In the long list of market unknowns, Donald Trump and the US Presidential race is a “known unknown.” His candidacy has massive implications both socially and for the markets, but we are not sure of what they are.
The word “trump” has always held significant meaning. In cards, it outranks all else, and in life, it is used to show that you have an advantage over others.
As a surname, Trump is of English origin and has historically served as an occupational name for a trumpeter (from the Middle English trumpe or “trumpet”), which is an apt description for Mr. Donald J. Trump if you think about it. Since announcing his candidacy, Trump and his stances have taken centre stage both in America and abroad.

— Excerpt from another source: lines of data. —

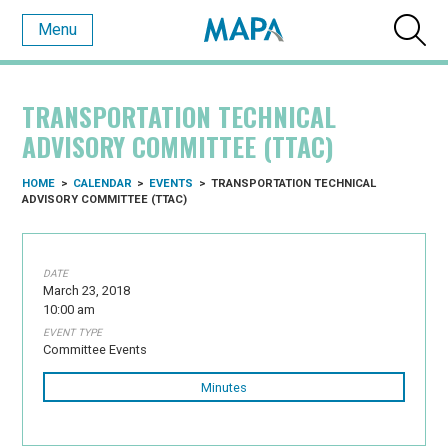
Menu
TRANSPORTATION TECHNICAL
ADVISORY COMMITTEE (TTAC)
HOME
>
CALENDAR
>
EVENTS
>
TRANSPORTATION TECHNICAL
ADVISORY COMMITTEE (TTAC)
DATE
March 23, 2018
10:00 am
EVENT TYPE
Committee Events
Minutes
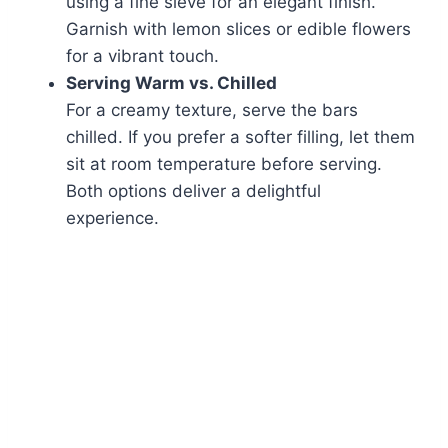
using a fine sieve for an elegant finish.
Garnish with lemon slices or edible flowers
for a vibrant touch.
Serving Warm vs. Chilled
For a creamy texture, serve the bars
chilled. If you prefer a softer filling, let them
sit at room temperature before serving.
Both options deliver a delightful
experience.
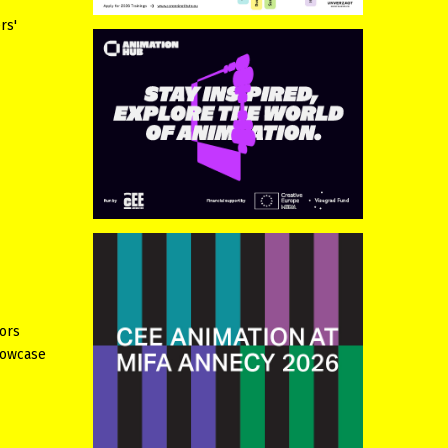
rs'
tors
howcase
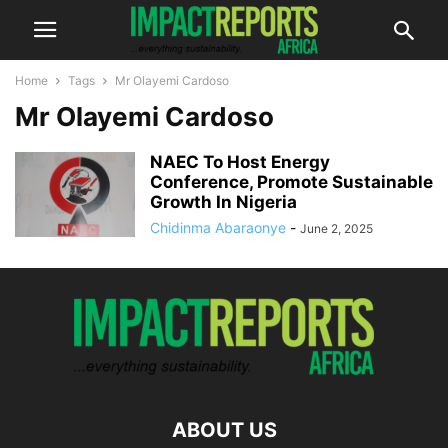
Home
Tags
Mr Olayemi Cardoso
Mr Olayemi Cardoso
NAEC To Host Energy
Conference, Promote Sustainable
Growth In Nigeria
Chidinma Abaraonye
-
June 2, 2025
ABOUT US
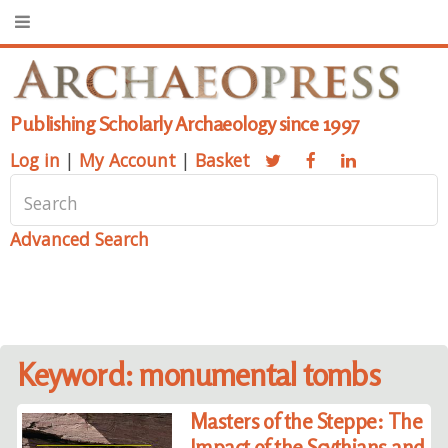
Publishing Scholarly Archaeology since 1997
Log in
|
My Account
|
Basket
Advanced Search
Keyword: monumental tombs
Masters of the Steppe: The
Impact of the Scythians and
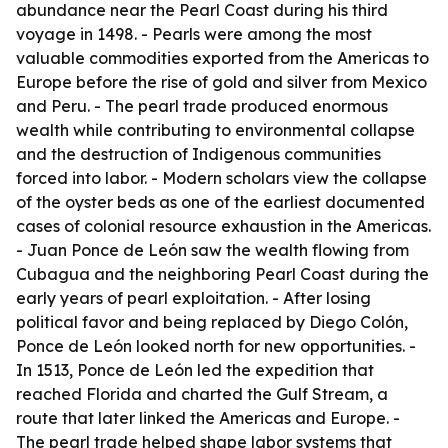
abundance near the Pearl Coast during his third
voyage in 1498. - Pearls were among the most
valuable commodities exported from the Americas to
Europe before the rise of gold and silver from Mexico
and Peru. - The pearl trade produced enormous
wealth while contributing to environmental collapse
and the destruction of Indigenous communities
forced into labor. - Modern scholars view the collapse
of the oyster beds as one of the earliest documented
cases of colonial resource exhaustion in the Americas.
- Juan Ponce de León saw the wealth flowing from
Cubagua and the neighboring Pearl Coast during the
early years of pearl exploitation. - After losing
political favor and being replaced by Diego Colón,
Ponce de León looked north for new opportunities. -
In 1513, Ponce de León led the expedition that
reached Florida and charted the Gulf Stream, a
route that later linked the Americas and Europe. -
The pearl trade helped shape labor systems that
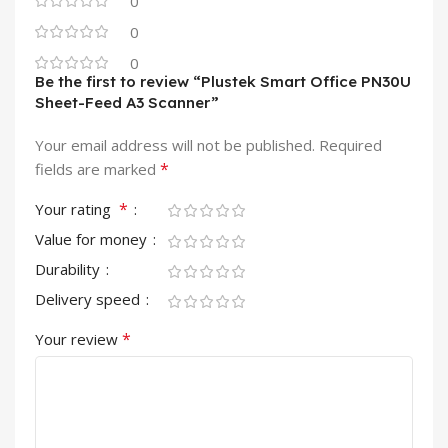
0
0
0
Be the first to review “Plustek Smart Office PN30U
Sheet-Feed A3 Scanner”
Your email address will not be published.
Required
*
fields are marked
*
Your rating
Value for money
Durability
Delivery speed
*
Your review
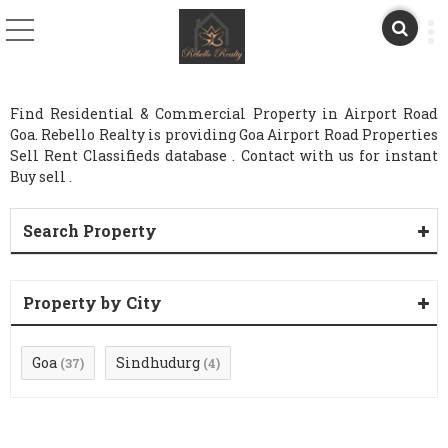
Find Residential & Commercial Property in Airport Road
Goa. Rebello Realty is providing Goa Airport Road Properties
Sell Rent Classifieds database . Contact with us for instant
Buy sell .
Search Property
Property by City
Goa
Sindhudurg
(37)
(4)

For America, and the world, the last name Trump is more than a word or strategy. Despite the criticism that invariably follows his comments, his campaign is no longer a political diversion. Simply put, he has a very real shot at the presidency. But should anybody be surprised? Like him or not, the man is savvy. He is adept at connecting with the masses through social media, and the nicknames he gives his opponents stick (i.e. “Lying Ted” and “Crooked Hillary”). While some may debate the appropriateness of his morally-grey strategy, his appeal to a wide range of Americans is no longer at question – whether you personally agree with his perspective or not.

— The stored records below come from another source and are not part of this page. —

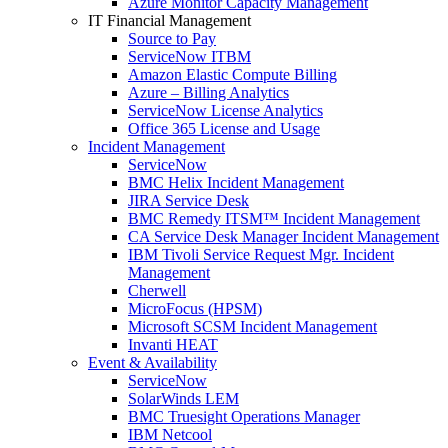
Azure Monitor Capacity Management
IT Financial Management
Source to Pay
ServiceNow ITBM
Amazon Elastic Compute Billing
Azure – Billing Analytics
ServiceNow License Analytics
Office 365 License and Usage
Incident Management
ServiceNow
BMC Helix Incident Management
JIRA Service Desk
BMC Remedy ITSM™ Incident Management
CA Service Desk Manager Incident Management
IBM Tivoli Service Request Mgr. Incident
Management
Cherwell
MicroFocus (HPSM)
Microsoft SCSM Incident Management
Invanti HEAT
Event & Availability
ServiceNow
SolarWinds LEM
BMC Truesight Operations Manager
IBM Netcool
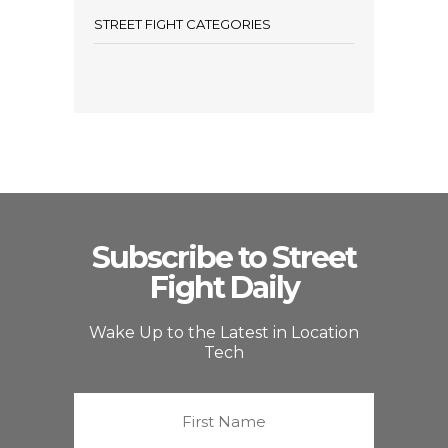
STREET FIGHT CATEGORIES
Subscribe to Street
Fight Daily
Wake Up to the Latest in Location
Tech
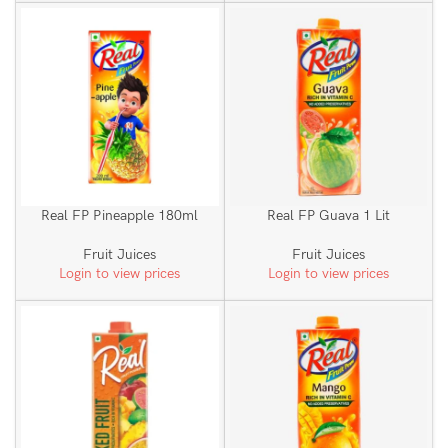
Real FP Pineapple 180ml
Real FP Guava 1 Lit
Fruit Juices
Fruit Juices
Login to view prices
Login to view prices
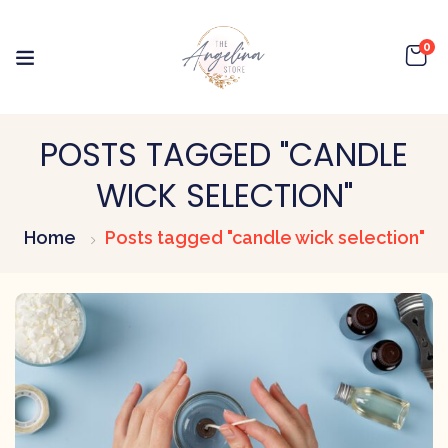
0
POSTS TAGGED "CANDLE
WICK SELECTION"
Home
Posts tagged "candle wick selection"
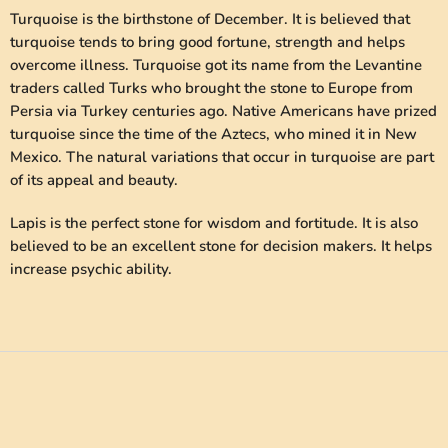
Turquoise is the birthstone of December. It is believed that
turquoise tends to bring good fortune, strength and helps
overcome illness. Turquoise got its name from the Levantine
traders called Turks who brought the stone to Europe from
Persia via Turkey centuries ago. Native Americans have prized
turquoise since the time of the Aztecs, who mined it in New
Mexico. The natural variations that occur in turquoise are part
of its appeal and beauty.
Lapis is the perfect stone for wisdom and fortitude. It is also
believed to be an excellent stone for decision makers. It helps
increase psychic ability.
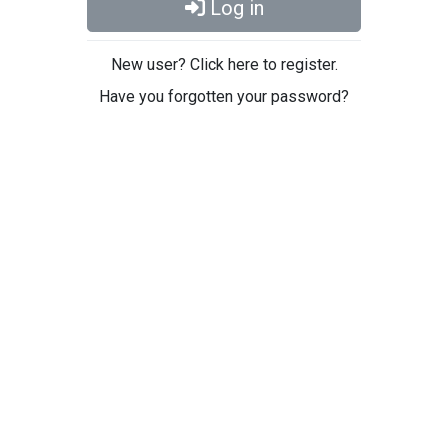
Log in
New user? Click here to register.
Have you forgotten your password?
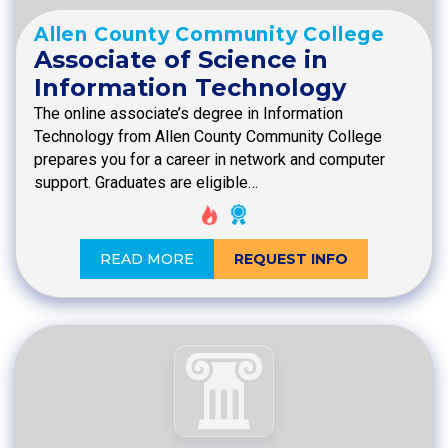
Allen County Community College
Associate of Science in
Information Technology
The online associate’s degree in Information
Technology from Allen County Community College
prepares you for a career in network and computer
support. Graduates are eligible…
READ MORE
REQUEST INFO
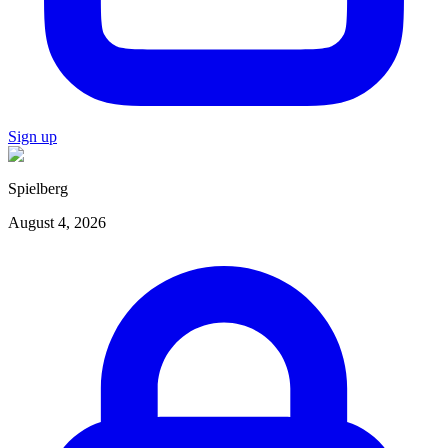
Sign up
Spielberg
August 4, 2026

It is difficult to gauge the effect that a Trump win would have on the financial markets given his reliance on rhetoric, and his lack of a decisive policy or plan at this time. The degree of uncertainty he has introduced to the world is high, and the domestic and international upheaval it may create is concerning. As a result, it is highly likely that the ongoing volatility experienced across both the financial and commodity markets will continue for quite some time, and may even intensify.
In the long list of market unknowns, Trump and the US Presidential race is the unknown. The result of the election may have massive implications on the markets, even if we are unsure about what they are. When looking to commodities, a weaker US dollar will drive prices higher, but this may be offset by concerns over a slowing US economy. More broadly, a Trump win could have the following effects on specific markets:
- Equities: given the high level and multi-year rally, along with and artificially low VIX level, we expect significant volatility.
- Precious metals – likely to remain positive, reflecting heightened uncertainty and geopolitical risk.
- Industrial metals – investors may become bullish as it is expected that Trump would call for increased spending on infrastructure.
- Agriculture – prices of vegetables could rise if strict immigration policies affecting illegal workers are implemented, while the effect on global grains is difficult to determine.
- Energy – prices could go either way, depending on Trump’s protectionist agenda and political policies.
- Canadian Oil – as the largest foreign supplier of oil to the US, Canadian crude may continue to increase in importance given Trump’s desire to secure a safe supply for America, and his pro-pipeline agenda.
While Trump wants America to be energy independent, a Canadian supply of crude should be looked at favourably when compared to other sources. Moving away from Mexican and other South American heavy sour crude suppliers would provide advantages beyond safety and ethics. Pricing for these imports are not generated by transparent, open market systems, but rather set by their respective governments. As such, risk mitigation tools like hedging are simply not available to market participants as they are for those who purchase Canadian oil.
As in life, you can only use a trump card once, and often as a last resort. Donald Trump has a very real shot at being elected because many voters see him as exactly that – a last resort. He has only one chance at this. Like Ross Perot, there will likely not be another run.
Donald Trump is clearly good at blowing his own horn, and a Trump presidency would certainly herald a period of significant volatility for the world’s commodities and financial markets.